Gavin Nicol (gtn@ebt.com)
Mon, 1 May 95 22:07:11 EDT

>The replacement text of the entity would be expressed by reference to
>the document character set. Such a reference may or may not have a
>representation in the system character set. In the above case, neither
>ASCII nor EBCDIC have a suitable representation, and, if this is what
>you mean by "result", then, yes, it is system dependent as to how to
>interpret such a reference.

This is precisely what I am trying to say, though I should note that
the mapping from document character set to representation in the
system character set (to use your terminology), is not defined at all
by SGML. It is assumed that LATIN CAPITAL LETTER A will be mapped to
LATIN CAPITAL LETTER A, but this is not *required* behaviour, though
it is obviously *desirable* behaviour.

>It seems that you aren't distinguishing properly between
>
>(1) the well-definedness of a numeric character reference as such; and
>(2) the interpretation of the character which the reference specifies
> in terms of the system character set used in the parsing process.

Well, perhaps I do suffer from lack of precision. I'll pull out the
old excuse about not using English enough ;-) I've been talking about
case 2, because 1 is well defined (even if it's only an abstract
step).

>For example, if I translate this entity to a document
>character set of KS C 5601:1987 (the primary Korean character set),
>then I would have to translate the numeric charref to ⡧ which
>is the equivalent character. If I translated it to an entity whose
>document charset was ASCII, then, I could do one of the following:
>(1) indicate an error due to inability to translate; (2) translate it
>to  ('SUB'), the ASCII substitution control character; (3) translate
>it to 1 ('1') as an approximate mapping, etc.

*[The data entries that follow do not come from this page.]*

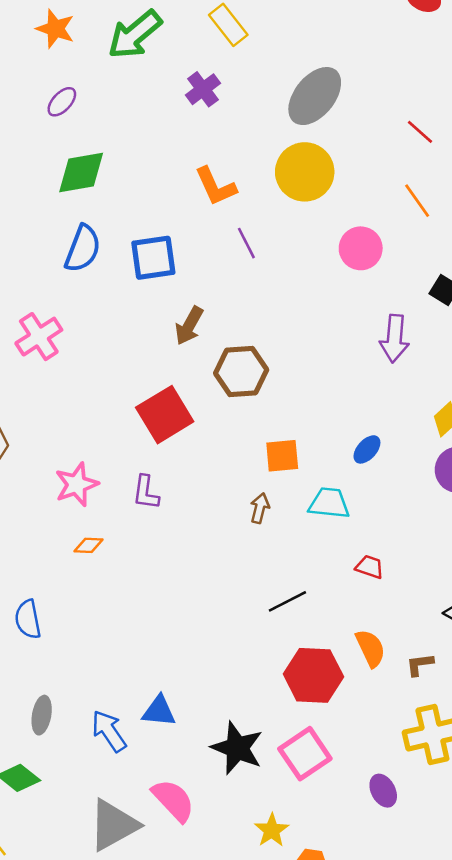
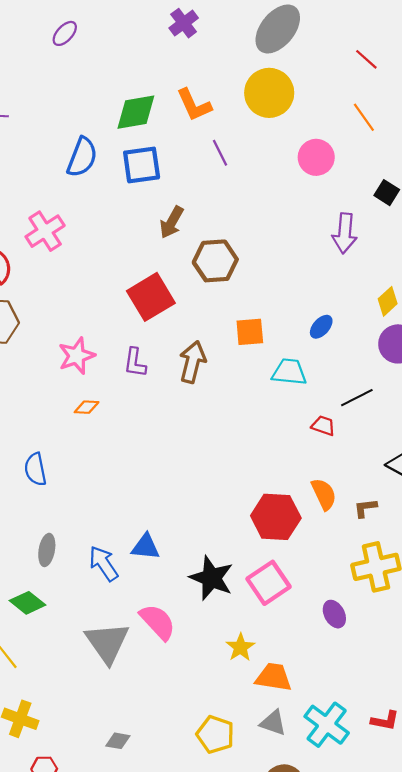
green diamond: (81, 172) -> (136, 112), moved
brown arrow: (260, 508) -> (193, 362), moved, size x1.6
black line: (287, 601) -> (357, 398), moved
gray triangle: (113, 825) -> (107, 643), turned -36

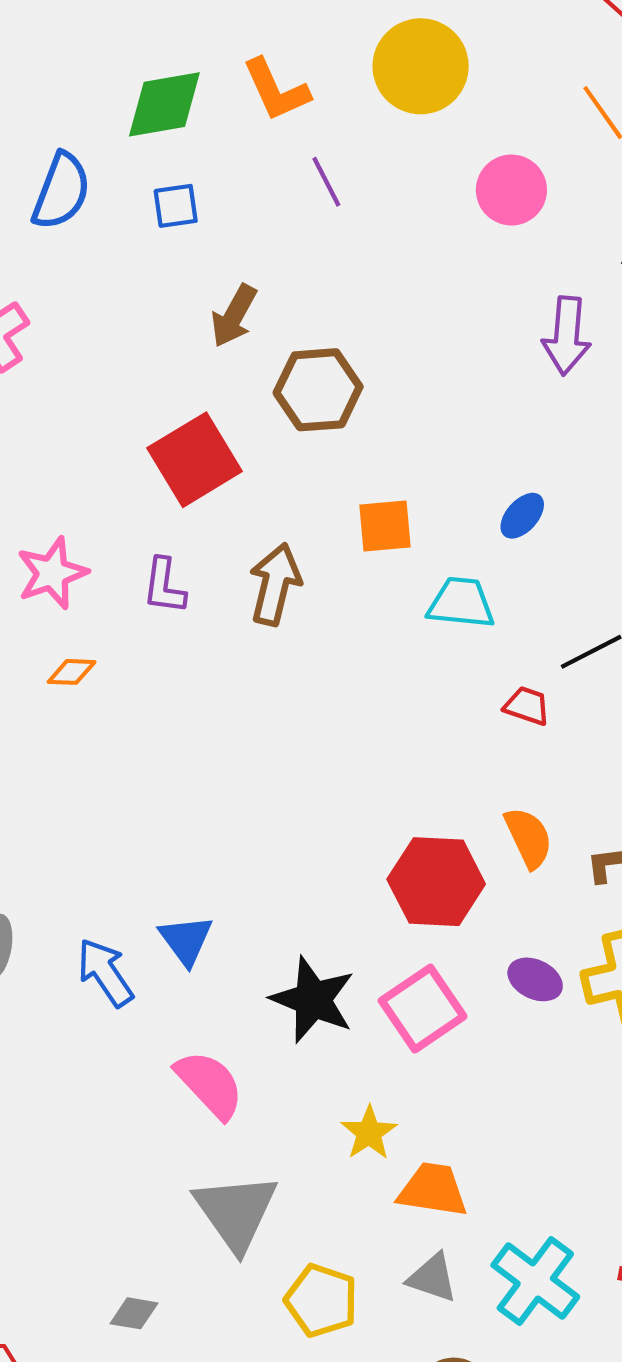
blue square: (142, 165) -> (176, 206), size x0.6
blue triangle: (146, 547) -> (186, 940), turned 48
purple ellipse: (334, 614) -> (535, 979), moved, turned -36
gray triangle: (107, 643) -> (236, 1212), moved

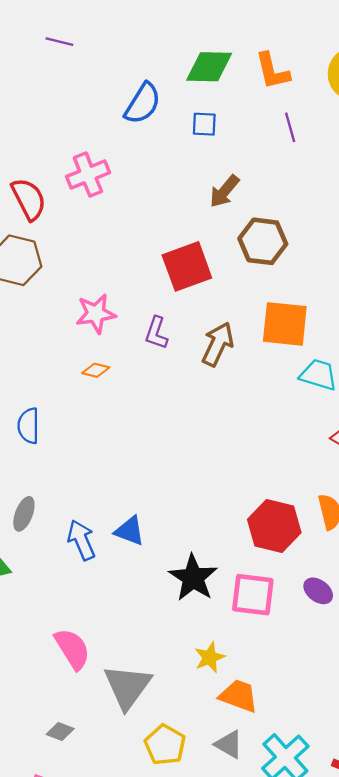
orange square: (385, 526) -> (285, 324), size x1.5
blue triangle: (186, 940) -> (130, 531), turned -44
pink square: (423, 1009) -> (253, 595), turned 30
pink semicircle: (210, 1084) -> (72, 649), moved

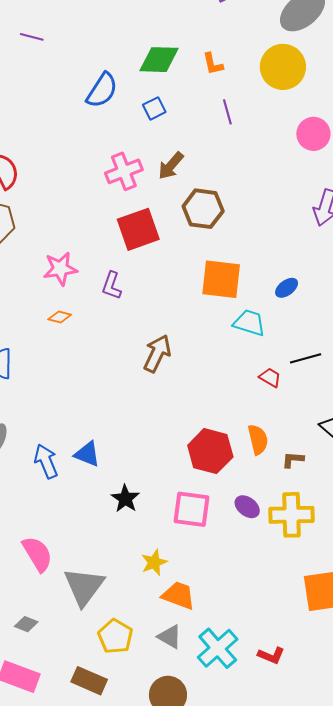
orange L-shape: (272, 71) -> (213, 64), size x0.7
blue square: (204, 124) -> (154, 108), turned -30
pink cross: (88, 175) -> (124, 171), moved
brown arrow: (218, 344) -> (157, 353), moved
black star: (193, 578) -> (125, 499), moved, size x0.7

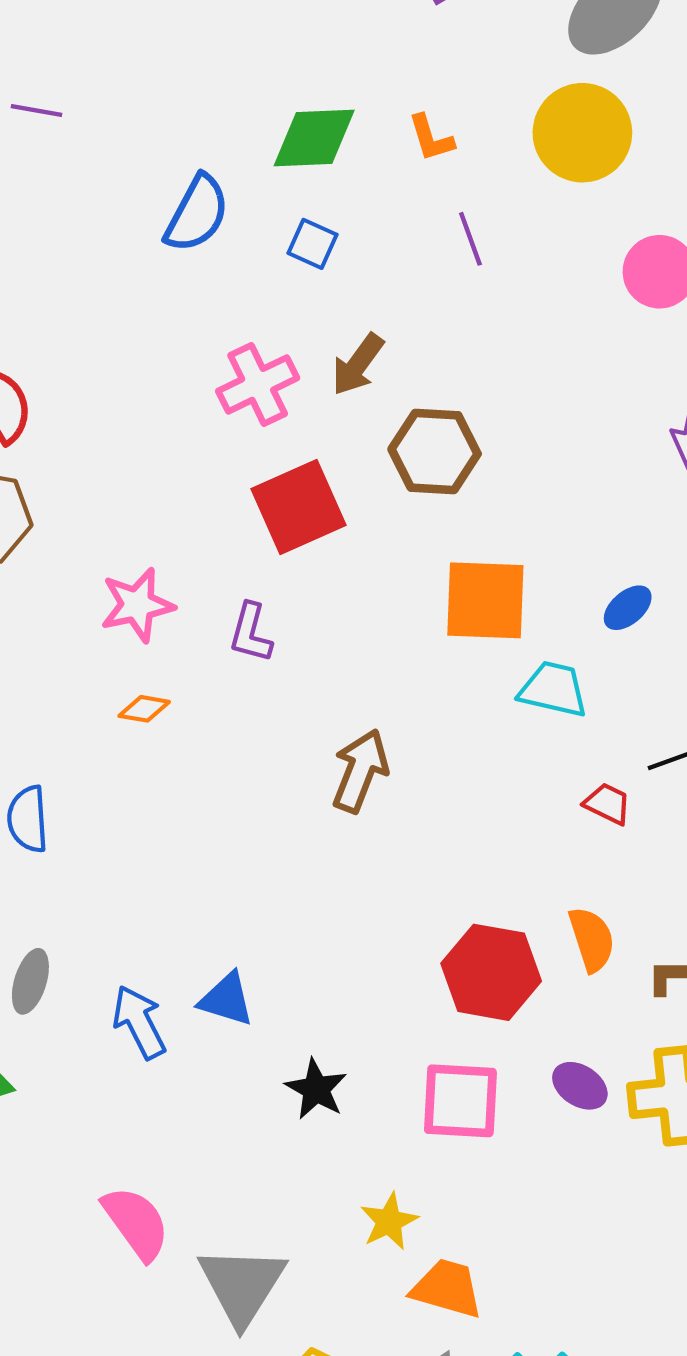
blue square: (154, 108) -> (312, 244), turned -35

Exactly. It is system dependent.

>What we can't do with numeric charrefs is to say they are interpreted
>according to the system character set (in general). We can only say this
>as a side-effect of the parsing process (or other processes) where we
>need to represent the referenced character according to the system character
>set(s) at hand.

Yes, this is entirely correct.

>I think you understand all of the above. Perhaps we are just in violent
>agreement but are using different terminology?

I think so. As Dan has pointed out, clarity is not my strong point...

Anyway, this is all really academic. Obviously the most desirable
behaviour is to map, and represent the characters in accordance with
ISO 10646. All I have been trying to show is that current browsers all
exhibit legal behaviour, including things like Mosaic L10N. I'm sure
this conversation is quite soporific to most readers...